For us, it’s the holiest day of the year, and it is given over to saying in a hundred different ways, I have sinned.
It isn’t easy to do. But it’s essential to a happy life. I have seen marriages fail, families split apart, friends become estranged, whole communities divided, all because neither side was prepared to say: I got it wrong. Forgive me.
A former American ambassador to Britain, Philip Lader, has run for many years something called Renaissance weekends, gatherings of leaders in every field from scientists to sports stars, business people to politicians, Nobel prize winners to Olympic gold medallists. They meet, talk, and discuss the challenges they face. And what he discovered was that the hardest thing for them to do was to admit that sometimes they got it wrong.
So he had a brilliant idea. Each year he arranged for the opening session to be a talk by someone really famous, on the subject of My Biggest Blooper, the American for My Greatest Mistake. Somehow when you hear Tiger Woods or Arnold Schwarzenegger saying I got it wrong, it’s easier to admit, so did I.
And that’s what happens on the Day of Atonement. When you see everyone around you in the synagogue saying I have sinned, it’s easier to say, so did I.

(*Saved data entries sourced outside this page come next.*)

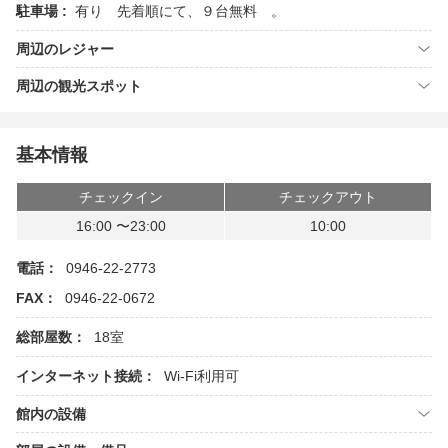
駐車場 :
有り 先着順にて、９台無料 。
周辺のレジャー
周辺の観光スポット
基本情報
チェックイン
チェックアウト
16:00 〜23:00
10:00
電話：
0946-22-2773
FAX：
0946-22-0672
総部屋数：
18室
インターネット接続：
Wi-Fi利用可
館内の設備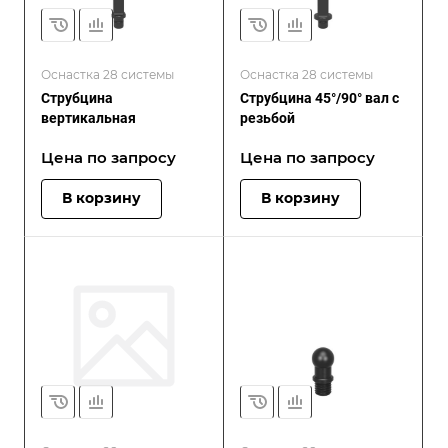
Оснастка 28 системы
Оснастка 28 системы
Струбцина
Струбцина 45°/90° вал с
вертикальная
резьбой
Цена по зап
р
осу
Цена по зап
р
осу
В корзину
В корзину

We all make mistakes. There’s no one so righteous on earth, says the Book of Ecclesiastes, that they do only good and never sin. Every creative act, every new endeavour, every declaration of love, involves risk, and the possibility of error. God knew that when he created us: the only life form in the universe capable of disobeying his will. Which is why he wrote forgiveness into the script from the beginning. If you admit, says God, I’ll forgive. God’s forgiveness empowers us to take risks, giving us the courage to say, when we need to, I have sinned.